MADISON – The Mayrent Institute for Yiddish Culture has acquired the twelve earliest known cylinder recordings of Yiddish music, released c.1901 by the one-time Chicago-based Thomas Lambert Company. The recordings enhance the Institute’s offerings in combination with the Mayrent Collection of Yiddish Recordings, a repository of over 9,000 78rpm recordings of Yiddish and Jewish music, at the University of Wisconsin-Madison’s Mills Music Library.

These rarest of earliest American recordings trace Yiddish theater’s journey from its European provenance to its reinvention as a major American venue. “Rozhinkes mit Mandlen” (“Raisins and Almonds”), the evergreen lullaby composed in 1880s Romania by the father of the Yiddish theater, Abraham Goldfaden, and recorded six years before his death in the New World, echoes continuity, while others of the two-minute recordings clue us in to the diversity of the Yiddish stage’s pioneer participants.

The remarkable sound quality of the recordings is due to the transfer skills of the historian/sound engineer/collector David Giovannoni (UW-Madison, 1980), who made the collection available.

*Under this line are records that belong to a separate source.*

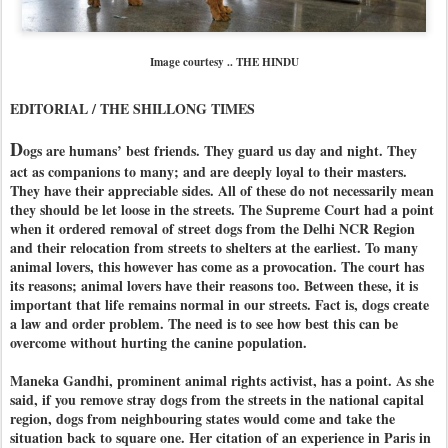
Image courtesy .. THE HINDU
EDITORIAL / THE SHILLONG TIMES
D
ogs are humans’ best friends. They guard us day and night. They
act as companions to many; and are deeply loyal to their masters.
They have their appreciable sides. All of these do not necessarily mean
they should be let loose in the streets. The Supreme Court had a point
when it ordered removal of street dogs from the Delhi NCR Region
and their relocation from streets to shelters at the earliest. To many
animal lovers, this however has come as a provocation. The court has
its reasons; animal lovers have their reasons too. Between these, it is
important that life remains normal in our streets. Fact is, dogs create
a law and order problem. The need is to see how best this can be
overcome without hurting the canine population.
Maneka Gandhi, prominent animal rights activist, has a point. As she
said, if you remove stray dogs from the streets in the national capital
region, dogs from neighbouring states would come and take the
situation back to square one. Her citation of an experience in Paris in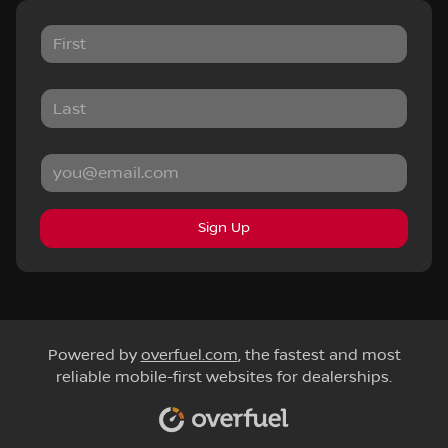
Sign Up
Powered by
overfuel.com
, the fastest and most
reliable mobile-first websites for dealerships.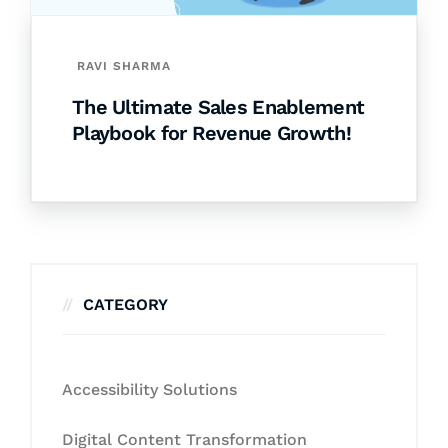
RAVI SHARMA
The Ultimate Sales Enablement
Playbook for Revenue Growth!
CATEGORY
Accessibility Solutions
Digital Content Transformation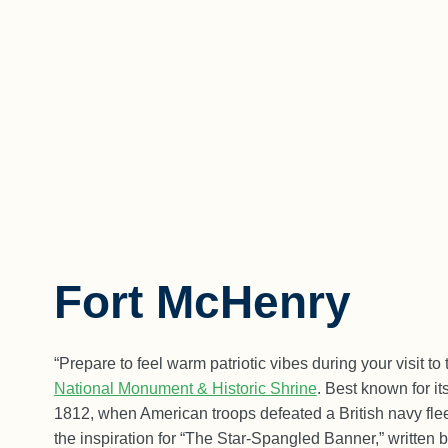
Fort McHenry
“Prepare to feel warm patriotic vibes during your visit to
National Monument & Historic Shrine
. Best known for it
1812, when American troops defeated a British navy flee
the inspiration for “The Star-Spangled Banner,” written 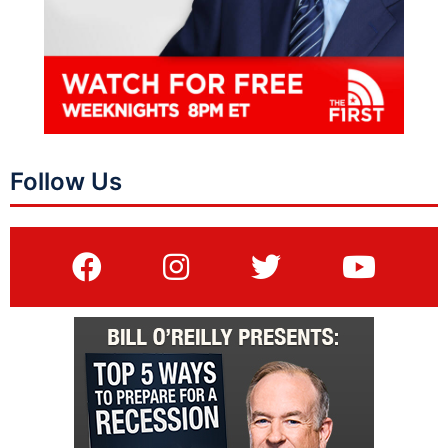
Follow Us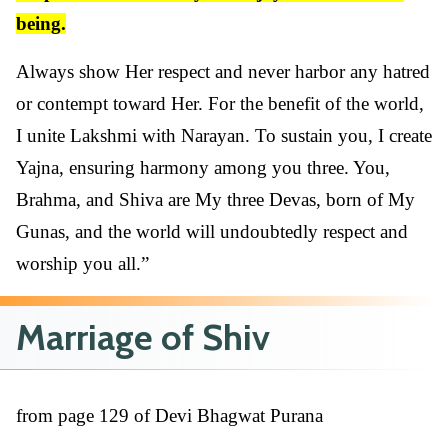
being.
Always show Her respect and never harbor any hatred
or contempt toward Her. For the benefit of the world,
I unite Lakshmi with Narayan. To sustain you, I create
Yajna, ensuring harmony among you three. You,
Brahma, and Shiva are My three Devas, born of My
Gunas, and the world will undoubtedly respect and
worship you all.”
Marriage of Shiv
from page 129 of Devi Bhagwat Purana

It is also thanks to the pristine condition of their original celluloid surface, and to its inventor.

In 1900, Thomas Lambert began recording on celluloid, an early form of plastic that produced superior sound and resiliency. Unlike Thomas Edison’s 1877 invention — metal followed by wax cylinders that could be played only a handful of times before wearing out — Lambert’s cylinders were labeled “Indestructible.” He, unfortunately, was not; frivolous patent infringement lawsuits initiated by Edison drove Lambert out of business by 1906.

In the end the Thomas Lambert Company’s 1008-song catalog came to reflect mainstream popular music. Yet half its first releases — some forty in all — were Yiddish. The extant dozen has found its rightful home. The Institute is cooperating with Grammy Award-winning Archeophone Records, which will reissue the recordings later this year under the title Attractive Hebrews: The Thomas Lambert Yiddish Cylinders 1901-1904.

Archeophone Records principal Richard Martin says, “We are profoundly grateful to the Mayrent Institute for inviting us to publish these precious recordings. Their leadership in preserving Yiddish heritage pairs brilliantly with our skill in the reissue market of ancient audio. The result will be a top-flight production that looks and sounds great and puts the recordings in their proper context.”